Document structure recognition data:
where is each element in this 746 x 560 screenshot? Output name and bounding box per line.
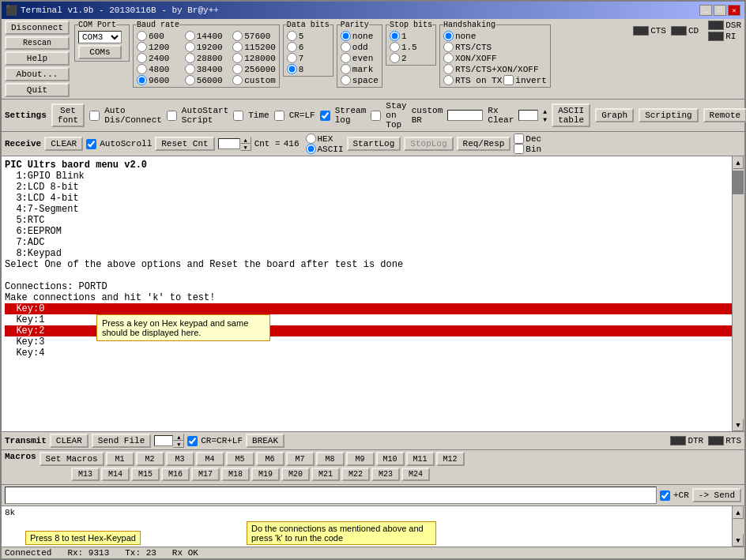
help-button[interactable]: Help: [5, 51, 70, 66]
startlog-button[interactable]: StartLog: [347, 137, 401, 151]
macro-m21[interactable]: M21: [311, 468, 340, 481]
macro-m17[interactable]: M17: [191, 468, 220, 481]
close-button[interactable]: ✕: [728, 5, 740, 16]
scroll-up-button[interactable]: ▲: [733, 156, 744, 169]
macro-m22[interactable]: M22: [341, 468, 370, 481]
macro-m24[interactable]: M24: [401, 468, 430, 481]
send-button[interactable]: -> Send: [692, 488, 741, 502]
ascii-table-button[interactable]: ASCII table: [552, 103, 590, 127]
receive-clear-button[interactable]: CLEAR: [44, 137, 83, 151]
handshaking-group: Handshaking none RTS/CTS XON/XOFF RTS/CT…: [439, 21, 551, 88]
transmit-down[interactable]: ▼: [173, 441, 184, 448]
macro-m12[interactable]: M12: [436, 452, 465, 466]
macro-m7[interactable]: M7: [286, 452, 315, 466]
terminal-output[interactable]: PIC Ultrs baord menu v2.0 1:GPIO Blink 2…: [2, 156, 744, 431]
macro-m14[interactable]: M14: [101, 468, 130, 481]
coms-button[interactable]: COMs: [78, 45, 122, 59]
transmit-clear-button[interactable]: CLEAR: [50, 434, 89, 448]
bottom-scroll-up[interactable]: ▲: [733, 506, 744, 519]
graph-button[interactable]: Graph: [595, 108, 634, 122]
terminal-line-2: 2:LCD 8-bit: [5, 182, 741, 193]
auto-dis-connect-checkbox[interactable]: [89, 111, 100, 121]
cnt-spinbox[interactable]: 13 ▲ ▼: [218, 137, 251, 151]
rx-clear-input[interactable]: -1: [518, 110, 538, 121]
cr-checkbox[interactable]: [660, 490, 670, 501]
cnt-input[interactable]: 13: [218, 138, 240, 149]
send-file-button[interactable]: Send File: [92, 434, 151, 448]
req-resp-button[interactable]: Req/Resp: [457, 137, 511, 151]
stay-on-top-checkbox[interactable]: [371, 111, 381, 121]
ascii-radio[interactable]: [306, 144, 316, 154]
hex-radio[interactable]: [306, 133, 316, 144]
macro-m3[interactable]: M3: [166, 452, 194, 466]
quit-button[interactable]: Quit: [5, 83, 70, 97]
stream-log-checkbox[interactable]: [320, 111, 330, 121]
scripting-button[interactable]: Scripting: [639, 108, 698, 122]
keypad-annotation: Press a key on Hex keypad and same shoul…: [96, 314, 270, 341]
led-indicators: CTS CD DSR RI: [633, 21, 741, 41]
stay-on-top-label: Stay on Top: [386, 101, 406, 130]
disconnect-button[interactable]: Disconnect: [5, 21, 70, 35]
macro-m16[interactable]: M16: [161, 468, 190, 481]
macro-m20[interactable]: M20: [281, 468, 310, 481]
com-port-select[interactable]: COM3: [78, 31, 122, 43]
scroll-down-button[interactable]: ▼: [733, 419, 744, 431]
bottom-scroll-down[interactable]: ▼: [733, 534, 744, 547]
break-button[interactable]: BREAK: [246, 434, 284, 448]
receive-bar: Receive CLEAR AutoScroll Reset Cnt 13 ▲ …: [2, 132, 744, 156]
macro-m5[interactable]: M5: [226, 452, 254, 466]
macro-m8[interactable]: M8: [316, 452, 345, 466]
macro-m23[interactable]: M23: [371, 468, 400, 481]
about-button[interactable]: About...: [5, 67, 70, 81]
minimize-button[interactable]: _: [699, 5, 712, 16]
time-checkbox[interactable]: [233, 111, 243, 121]
terminal-line-7: 7:ADC: [5, 237, 741, 248]
rescan-button[interactable]: Rescan: [5, 36, 70, 50]
remote-button[interactable]: Remote: [703, 108, 746, 122]
macro-m11[interactable]: M11: [406, 452, 435, 466]
cr-lf-checkbox[interactable]: [274, 111, 284, 121]
autoscroll-checkbox[interactable]: [86, 139, 96, 149]
macro-m13[interactable]: M13: [71, 468, 100, 481]
transmit-input[interactable]: 0: [154, 435, 173, 446]
macro-m9[interactable]: M9: [346, 452, 375, 466]
main-input[interactable]: [5, 487, 657, 504]
transmit-bar: Transmit CLEAR Send File 0 ▲ ▼ CR=CR+LF …: [2, 431, 744, 450]
macros-label: Macros: [5, 452, 36, 466]
macros-row1: Macros Set Macros M1 M2 M3 M4 M5 M6 M7 M…: [5, 452, 741, 466]
transmit-up[interactable]: ▲: [173, 434, 184, 441]
stream-log-label: Stream log: [335, 106, 367, 125]
set-font-button[interactable]: Set font: [51, 103, 85, 127]
macro-m19[interactable]: M19: [251, 468, 280, 481]
scroll-thumb[interactable]: [733, 171, 744, 194]
autostart-script-checkbox[interactable]: [167, 111, 177, 121]
bottom-log-content: 8k: [2, 506, 744, 519]
custom-br-input[interactable]: 9600: [447, 110, 483, 121]
bottom-log-scrollbar[interactable]: ▲ ▼: [732, 506, 744, 547]
macro-m18[interactable]: M18: [221, 468, 250, 481]
invert-checkbox[interactable]: [503, 75, 514, 85]
stoplog-button[interactable]: StopLog: [404, 137, 453, 151]
reset-cnt-button[interactable]: Reset Cnt: [155, 137, 214, 151]
macros-bar: Macros Set Macros M1 M2 M3 M4 M5 M6 M7 M…: [2, 450, 744, 485]
macro-m15[interactable]: M15: [131, 468, 160, 481]
cnt-down[interactable]: ▼: [240, 144, 251, 151]
cr-cr-lf-checkbox[interactable]: [187, 436, 198, 446]
cnt-up[interactable]: ▲: [240, 137, 251, 144]
macro-m4[interactable]: M4: [196, 452, 224, 466]
maximize-button[interactable]: □: [714, 5, 726, 16]
macro-m10[interactable]: M10: [376, 452, 405, 466]
dec-hex-checkbox[interactable]: [514, 133, 524, 144]
bin-hex-checkbox[interactable]: [514, 144, 524, 154]
dsr-label: DSR: [725, 21, 741, 30]
terminal-line-3: 3:LCD 4-bit: [5, 193, 741, 204]
terminal-scrollbar[interactable]: ▲ ▼: [732, 156, 744, 431]
terminal-line-8: 8:Keypad: [5, 248, 741, 259]
set-macros-button[interactable]: Set Macros: [40, 452, 104, 466]
macro-m1[interactable]: M1: [106, 452, 134, 466]
macro-m6[interactable]: M6: [256, 452, 284, 466]
parity-label: Parity: [341, 21, 369, 29]
transmit-spinbox[interactable]: 0 ▲ ▼: [154, 434, 184, 448]
macro-m2[interactable]: M2: [136, 452, 164, 466]
window-icon: ⬛: [6, 5, 17, 17]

_How to complete this task_
Would you please copy all lines in the data that contain the word "Reset"?

_Solved problem_
receive-bar: Receive CLEAR AutoScroll Reset Cnt 13 ▲ …: [2, 132, 744, 156]
reset-cnt-button[interactable]: Reset Cnt: [155, 137, 214, 151]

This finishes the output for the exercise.